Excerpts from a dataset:
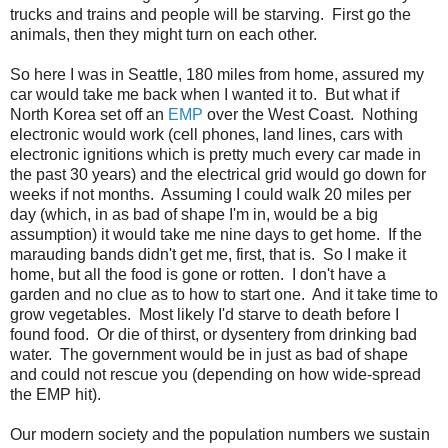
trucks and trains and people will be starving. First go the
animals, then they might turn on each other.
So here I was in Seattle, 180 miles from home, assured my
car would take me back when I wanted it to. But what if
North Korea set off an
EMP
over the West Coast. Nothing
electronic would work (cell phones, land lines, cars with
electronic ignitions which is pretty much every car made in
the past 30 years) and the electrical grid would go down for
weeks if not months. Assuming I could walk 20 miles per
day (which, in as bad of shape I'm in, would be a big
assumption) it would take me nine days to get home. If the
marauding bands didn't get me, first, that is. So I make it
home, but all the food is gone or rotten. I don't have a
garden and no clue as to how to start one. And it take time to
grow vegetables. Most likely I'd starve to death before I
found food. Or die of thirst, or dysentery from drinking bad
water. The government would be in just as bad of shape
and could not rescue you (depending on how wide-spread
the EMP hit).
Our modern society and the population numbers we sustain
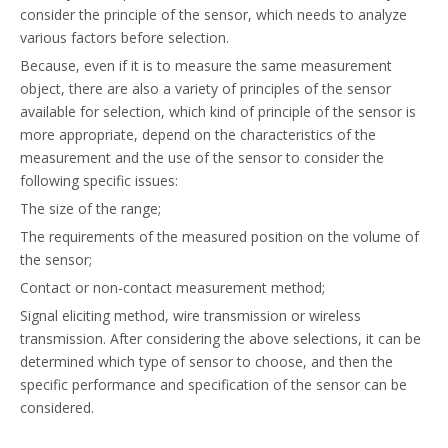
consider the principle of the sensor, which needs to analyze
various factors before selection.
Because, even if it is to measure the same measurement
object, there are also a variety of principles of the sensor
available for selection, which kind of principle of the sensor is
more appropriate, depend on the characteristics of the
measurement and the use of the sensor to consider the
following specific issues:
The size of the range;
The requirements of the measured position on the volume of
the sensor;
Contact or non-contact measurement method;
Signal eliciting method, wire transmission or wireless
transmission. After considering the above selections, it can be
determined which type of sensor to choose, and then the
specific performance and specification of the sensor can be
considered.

==

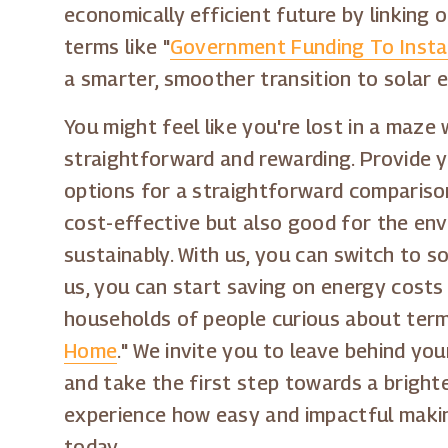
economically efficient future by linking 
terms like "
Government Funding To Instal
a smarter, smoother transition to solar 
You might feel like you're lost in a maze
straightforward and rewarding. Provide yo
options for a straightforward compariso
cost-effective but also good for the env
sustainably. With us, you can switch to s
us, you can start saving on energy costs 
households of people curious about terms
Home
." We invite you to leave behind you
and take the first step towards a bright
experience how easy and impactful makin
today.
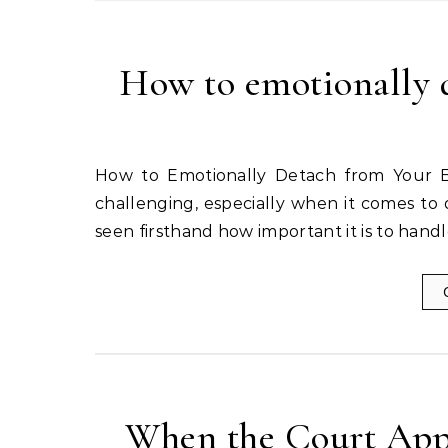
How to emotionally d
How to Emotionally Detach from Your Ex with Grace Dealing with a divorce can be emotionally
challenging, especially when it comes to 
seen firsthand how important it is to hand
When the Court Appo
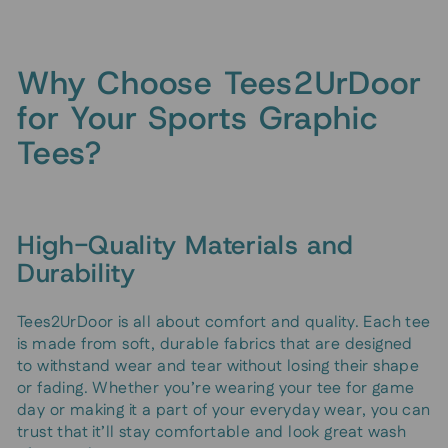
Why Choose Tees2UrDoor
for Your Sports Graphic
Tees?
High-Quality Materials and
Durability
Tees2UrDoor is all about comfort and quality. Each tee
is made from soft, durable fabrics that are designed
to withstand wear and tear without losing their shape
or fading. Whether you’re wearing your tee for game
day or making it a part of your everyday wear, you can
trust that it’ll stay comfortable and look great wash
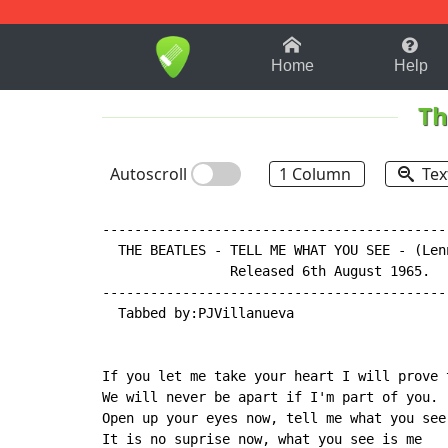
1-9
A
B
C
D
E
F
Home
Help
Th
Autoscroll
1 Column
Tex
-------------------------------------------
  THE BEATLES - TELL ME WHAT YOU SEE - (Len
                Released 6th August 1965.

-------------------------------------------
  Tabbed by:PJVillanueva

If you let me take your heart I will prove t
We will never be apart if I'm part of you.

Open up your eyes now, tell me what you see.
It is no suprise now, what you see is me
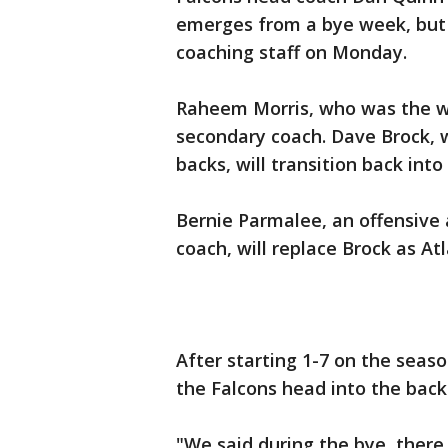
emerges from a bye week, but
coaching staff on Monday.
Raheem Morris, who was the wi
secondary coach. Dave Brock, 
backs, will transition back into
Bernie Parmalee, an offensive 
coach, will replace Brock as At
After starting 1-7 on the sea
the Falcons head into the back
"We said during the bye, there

> _EXERCISE DESCRIPTION_
Above are the records; print exactly the lines from the line with "animals, then they might turn on each other." to the line with "home, but all", including both, and nothing else.

> _RESPONSE BOX_
animals, then they might turn on each other.
So here I was in Seattle, 180 miles from home, assured my
car would take me back when I wanted it to. But what if
North Korea set off an
EMP
over the West Coast. Nothing
electronic would work (cell phones, land lines, cars with
electronic ignitions which is pretty much every car made in
the past 30 years) and the electrical grid would go down for
weeks if not months. Assuming I could walk 20 miles per
day (which, in as bad of shape I'm in, would be a big
assumption) it would take me nine days to get home. If the
marauding bands didn't get me, first, that is. So I make it
home, but all the food is gone or rotten. I don't have a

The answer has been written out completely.